In the second year of our lease, I found myself doing far less housework. I struggled with mental illness and lost the facetiously self-designated title of apartment MVP. Everyone else was pitching in more: sweeping, vacuuming, acquiring items. I was no longer the sole bathroom cleaner—in fact, Eliza, unaware we owned a toilet brush, stuck her whole arm down the U-bend in the most committed cleaning effort that has ever taken place in our living space. She was the obvious new apartment MVP.
Everyone took a little more interest in making our space a home, and my vision of what our house should look like softened, then dissolved.
When bounciest roommate Emily moved out to start medical school, Eliza and I drove a carload of her stuff across Boston. We piled bags of clothes and various containers of miscellaneous items into the back seat, then Eliza turned to me and said, “I don’t think there’s room for the red ball. Would you be willing to carry it on your lap?”
I knew what had to be done.
I squeezed into the passenger seat with the red ball on my lap, eating a Sabra hummus cup with my arms resting on the ball, above my head. It was an intimate ride with the ball; it filled the cavity created by my seated body, pushed up against my belly and thighs. For a moment when we braked hard at a stop, I felt myself lean into it as the pressure changed, and it felt like it was almost protecting me, my big red airbag.

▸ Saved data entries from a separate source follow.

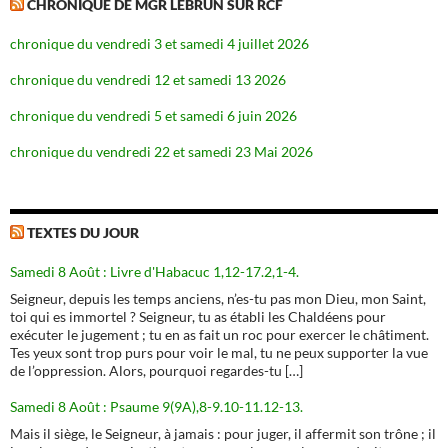
CHRONIQUE DE MGR LEBRUN SUR RCF
chronique du vendredi 3 et samedi 4 juillet 2026
chronique du vendredi 12 et samedi 13 2026
chronique du vendredi 5 et samedi 6 juin 2026
chronique du vendredi 22 et samedi 23 Mai 2026
TEXTES DU JOUR
Samedi 8 Août : Livre d'Habacuc 1,12-17.2,1-4.
Seigneur, depuis les temps anciens, n’es-tu pas mon Dieu, mon Saint,
toi qui es immortel ? Seigneur, tu as établi les Chaldéens pour
exécuter le jugement ; tu en as fait un roc pour exercer le châtiment.
Tes yeux sont trop purs pour voir le mal, tu ne peux supporter la vue
de l’oppression. Alors, pourquoi regardes-tu […]
Samedi 8 Août : Psaume 9(9A),8-9.10-11.12-13.
Mais il siège, le Seigneur, à jamais : pour juger, il affermit son trône ; il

As we pulled up to Emily’s building, she was waiting outside for us. “I wouldn’t do this for anyone else!” I shouted out the window, opening the car door and letting the ball bounce onto the sidewalk. Emily walked up to us and retrieved the ball, then rolled it into the dorm room that would be her new home.
When we returned to our apartment later that day, it was decidedly more adult, less bouncy. I surveyed the living room, the nails where Emily’s art had hung, the plants that could use a drink, the furniture that let me pretend I was living an adult life. I’d finally gotten what I wanted—the red ball gone, the finishing touch—and now I felt deflated, as if someone had let some of my air out.
Emily came back for one more night to sleep in her nearly-empty room and give me one of the best presents I’ve ever received. Ceremoniously, she handed me a small black bag. I zipped open the drawstring to find a spiky massage ball in the only color that would have been appropriate, the only color that would complete our living room: red.